Given that a large number of the posts on this blog are about sanctions and looking where things go wrong in litigation it is not surprising that there have been posts on lawyers and stress. There have also been posts on the best means of reducing stress for litigants.

DEALING WITH FISH FILES AND OVERCOMING PROCRASTINATION 

In April 2014, as part of the “Surviving Mitchell” series. I dealt with “fish files”

“A “fish file” is a file that has been left for so long it has started to smell. Consequently the litigator avoids it and it gets smellier and smellier. These files are always ripe. Ripe, that is, for problems to occur and, generally, for matters to get worse. The file gets avoided more and more. Here we look at practical solutions to deal with a problem that virtually every litigator has. A failure to realise this, to face up to it, and to have strategies in place to deal with these issues underlies a surprising number of cases with “Mitchell”/”sanction” type problems.”

“FISH FILES ARE AN INTERNATIONAL PROBLEM

Fish files feature several times in John Grisham’s work.  He even wrote a short story about a lawyer’s issues with fish files.

THE CONSEQUENCE OF NOT DEALING WITH FISH FILES

This is actually a very serious problem. Procrastination can lead to depression which, in turn can lead to other problems.

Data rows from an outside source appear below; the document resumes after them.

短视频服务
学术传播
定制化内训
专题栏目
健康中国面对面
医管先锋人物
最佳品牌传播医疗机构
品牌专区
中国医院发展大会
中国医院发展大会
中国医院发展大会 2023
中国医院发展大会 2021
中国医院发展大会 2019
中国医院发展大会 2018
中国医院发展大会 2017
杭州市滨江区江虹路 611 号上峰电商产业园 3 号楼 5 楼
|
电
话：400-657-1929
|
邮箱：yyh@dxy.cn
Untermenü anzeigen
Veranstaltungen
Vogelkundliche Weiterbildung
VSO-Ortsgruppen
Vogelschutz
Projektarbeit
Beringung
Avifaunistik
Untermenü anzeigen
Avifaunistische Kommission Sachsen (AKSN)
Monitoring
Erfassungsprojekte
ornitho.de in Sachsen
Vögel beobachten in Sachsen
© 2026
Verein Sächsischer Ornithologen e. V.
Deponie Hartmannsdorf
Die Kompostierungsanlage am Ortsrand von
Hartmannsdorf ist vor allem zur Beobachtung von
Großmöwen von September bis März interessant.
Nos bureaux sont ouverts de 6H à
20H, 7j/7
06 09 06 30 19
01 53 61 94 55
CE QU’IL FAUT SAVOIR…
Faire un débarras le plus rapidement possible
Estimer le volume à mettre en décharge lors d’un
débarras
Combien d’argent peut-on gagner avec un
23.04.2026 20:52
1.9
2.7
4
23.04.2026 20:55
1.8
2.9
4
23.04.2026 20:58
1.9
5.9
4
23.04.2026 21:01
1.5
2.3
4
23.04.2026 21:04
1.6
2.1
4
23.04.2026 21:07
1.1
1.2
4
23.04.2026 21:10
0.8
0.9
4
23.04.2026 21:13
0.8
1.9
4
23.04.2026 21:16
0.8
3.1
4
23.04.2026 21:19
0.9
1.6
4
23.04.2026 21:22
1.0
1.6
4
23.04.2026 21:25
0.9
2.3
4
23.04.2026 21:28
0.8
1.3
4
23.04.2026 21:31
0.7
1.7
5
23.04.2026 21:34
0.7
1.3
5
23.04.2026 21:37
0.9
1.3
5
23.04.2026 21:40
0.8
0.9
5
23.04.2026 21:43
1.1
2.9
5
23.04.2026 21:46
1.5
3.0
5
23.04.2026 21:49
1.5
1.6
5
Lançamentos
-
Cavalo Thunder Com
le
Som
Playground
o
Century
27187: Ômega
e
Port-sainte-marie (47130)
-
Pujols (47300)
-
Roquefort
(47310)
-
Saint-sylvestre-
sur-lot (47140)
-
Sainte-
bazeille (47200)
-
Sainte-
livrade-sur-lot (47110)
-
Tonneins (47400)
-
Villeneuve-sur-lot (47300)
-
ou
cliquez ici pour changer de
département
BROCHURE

The crucial thing is to realise that this is a universal problem.   Every lawyer has one of these files (I often ask at lectures and, over the years, only one person has said they did not [his colleagues later cast much doubt on this]).  Further there is plenty of material out there (a lot of it American) which can usefully be adapted. ” 

The post provides a series of useful links on dealing with procrastination (which I will update when I can get around to it);  litigation specific links with guidance for lawyers; how it can affect your health; practical advice and even has a section on humour.

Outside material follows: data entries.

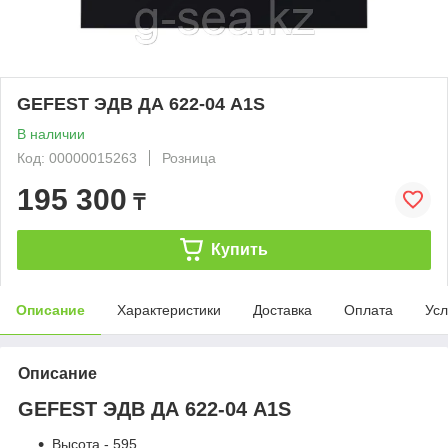
GEFEST ЭДВ ДА 622-04 A1S
В наличии
Код: 00000015263
Розница
195 300
₸
Купить
Описание
Характеристики
Доставка
Оплата
Усл
Описание
GEFEST ЭДВ ДА 622-04 A1S
Высота - 595.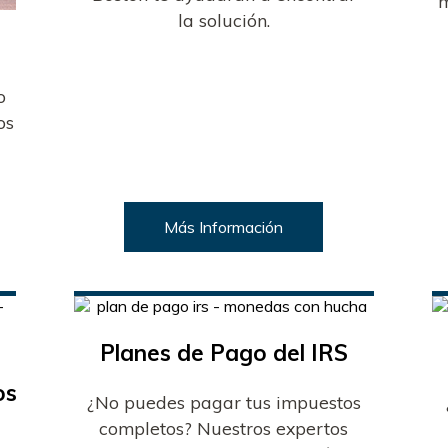
m
la solución.
o
os
a
Más Información
Planes de Pago del IRS
os
¿No puedes pagar tus impuestos
completos? Nuestros expertos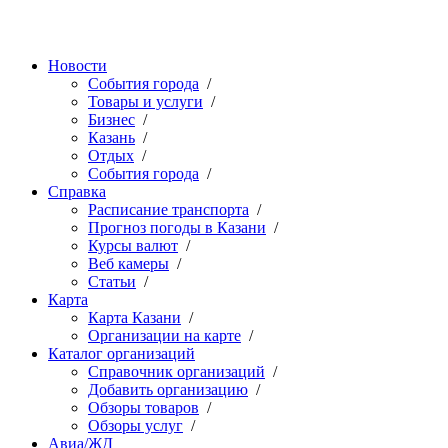
Новости
События города
/
Товары и услуги
/
Бизнес
/
Казань
/
Отдых
/
События города
/
Справка
Расписание транспорта
/
Прогноз погоды в Казани
/
Курсы валют
/
Веб камеры
/
Статьи
/
Карта
Карта Казани
/
Организации на карте
/
Каталог организаций
Справочник организаций
/
Добавить организацию
/
Обзоры товаров
/
Обзоры услуг
/
Авиа/ЖД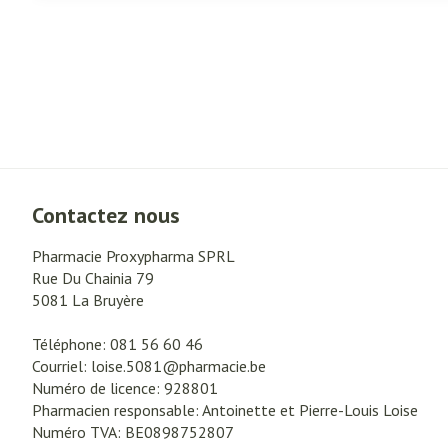
Contactez nous
Pharmacie Proxypharma SPRL
Rue Du Chainia 79
5081
La Bruyère
Téléphone:
081 56 60 46
Courriel:
loise.5081@
pharmacie.be
Numéro de licence:
928801
Pharmacien responsable:
Antoinette et Pierre-Louis Loise
Numéro TVA:
BE0898752807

BEING A LITIGATOR – WHEN IT ALL GETS TOO MUCH (AND IT IS YOU THAT HAS TO PICK UP THE PIECES)

This was a post written in October 2016. It looked at those cases were young lawyers, sometimes trainees, had gone badly off the rails.

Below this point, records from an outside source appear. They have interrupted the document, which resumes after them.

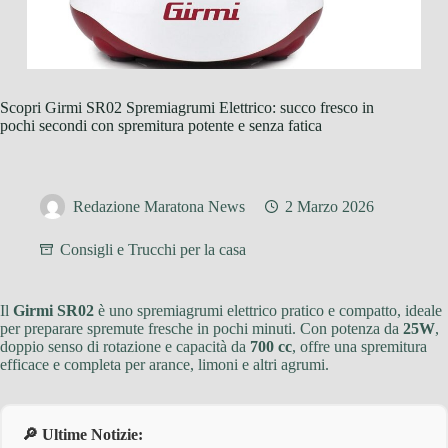
Scopri Girmi SR02 Spremiagrumi Elettrico: succo fresco in
pochi secondi con spremitura potente e senza fatica
Redazione Maratona News
2 Marzo 2026
Consigli e Trucchi per la casa
Il
Girmi SR02
è uno spremiagrumi elettrico pratico e compatto, ideale
per preparare spremute fresche in pochi minuti. Con potenza da
25W
,
doppio senso di rotazione e capacità da
700 cc
, offre una spremitura
efficace e completa per arance, limoni e altri agrumi.
🔎 Ultime Notizie: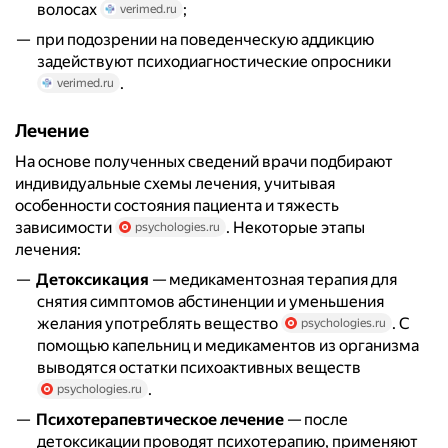
волосах
;
verimed.ru
при подозрении на поведенческую аддикцию
задействуют психодиагностические опросники
.
verimed.ru
Лечение
На основе полученных сведений врачи подбирают
индивидуальные схемы лечения, учитывая
особенности состояния пациента и тяжесть
зависимости
. Некоторые этапы
psychologies.ru
лечения:
Детоксикация
— медикаментозная терапия для
снятия симптомов абстиненции и уменьшения
желания употреблять вещество
. С
psychologies.ru
помощью капельниц и медикаментов из организма
выводятся остатки психоактивных веществ
.
psychologies.ru
Психотерапевтическое лечение
— после
детоксикации проводят психотерапию, применяют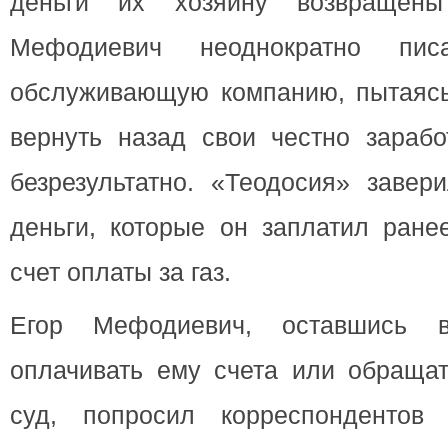
деньги их хозяину возвращен
Мефодиевич неоднократно пи
обслуживающую компанию, пытаясь 
вернуть назад свои честно зарабо
безрезультатно. «Теодосия» завер
деньги, которые он заплатил ране
счет оплаты за газ.
Егор Мефодиевич, оставшись в
оплачивать ему счета или обраща
суд, попросил корреспондентов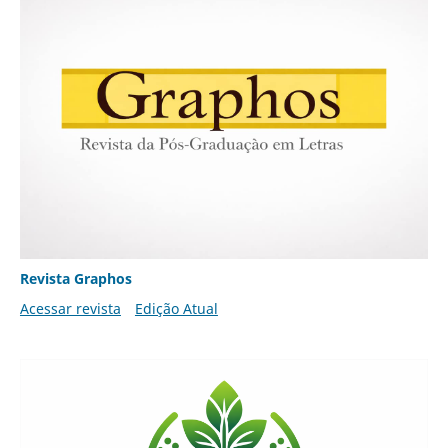
Revista Graphos
Acessar revista
Edição Atual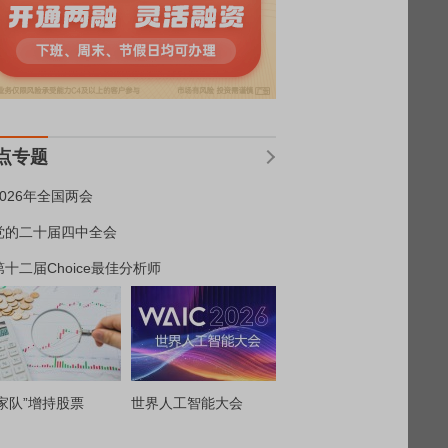
点专题
2026年全国两会
党的二十届四中全会
第十二届Choice最佳分析师
家队”增持股票
世界人工智能大会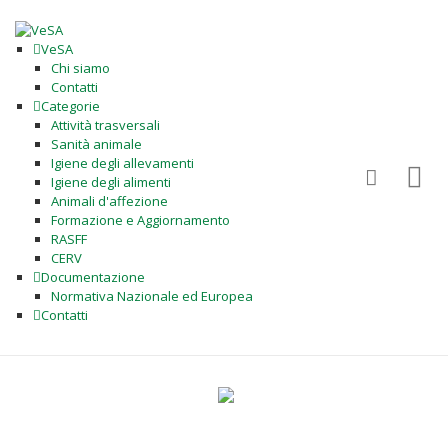
VeSA
Chi siamo
Contatti
Categorie
Attività trasversali
Sanità animale
Igiene degli allevamenti
Igiene degli alimenti
Animali d'affezione
Formazione e Aggiornamento
RASFF
CERV
Documentazione
Normativa Nazionale ed Europea
Contatti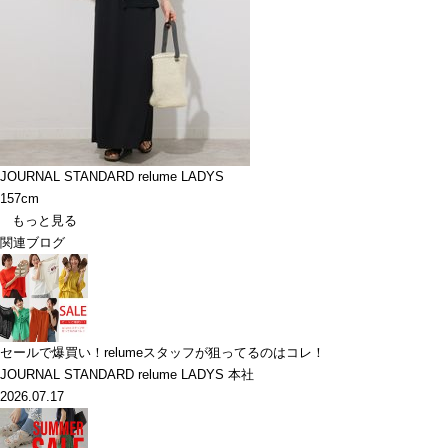
JOURNAL STANDARD relume LADYS
157cm
もっと見る
関連ブログ
セールで爆買い！relumeスタッフが狙ってるのはコレ！
JOURNAL STANDARD relume LADYS 本社
2026.07.17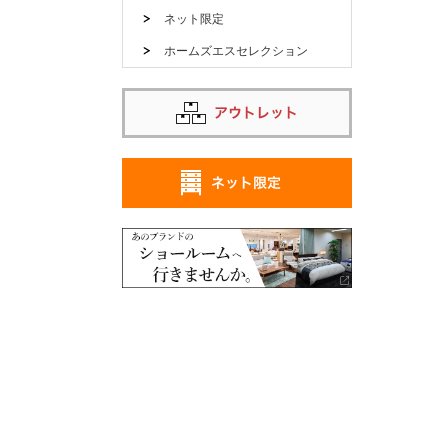
ネット限定
ホームズエスセレクション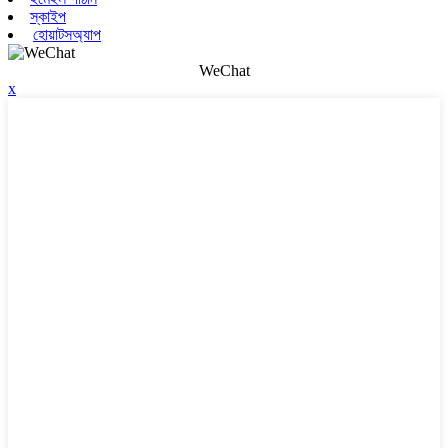
স্কাইপ
হোয়াটসঅ্যাপ
WeChat
x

My favourite section is “Ten Key Points: Avoidance of Problems and Dealing with a Problem that has occurred”.

(When I wrote that piece about half a dozen lawyers rang me to say they thought I was writing, specifically, about them).

 

“IN LITIGATION, AS IN LIFE, THINGS WILL GO WRONG: HAVING A STRATEGY IN PLACE”

This was a post written in February 2017.  It dealt with the question of having a strategy in place for when things go wrong.

“THE REASON THIS IS IMPORTANT

This myth (and again myth it is) of legal infallibility can have profound consequences.  The most significant of which is that it can make lawyers reluctant to  admit their mistakes at once, or, as in the case above, attempt to hide them.  The difficulty is that:

  • Many mistakes can be rectified if dealt with early.
  • The “cover up” of the mistake is almost always far more harmful than the mistake itself.
  • The costs, expense and delay to the client are made much worse.

SO TELL YOUNG LAWYERS (AND REMIND OLDER LAWYERS) THAT MISTAKES WILL BE MADE

  • Making mistakes does not make you a bad lawyer.
  • Failing to admit mistakes makes you a bad lawyer (you are never going to learn).
  • Covering up your mistakes makes you a dishonest lawyer (and probably an ex-lawyer).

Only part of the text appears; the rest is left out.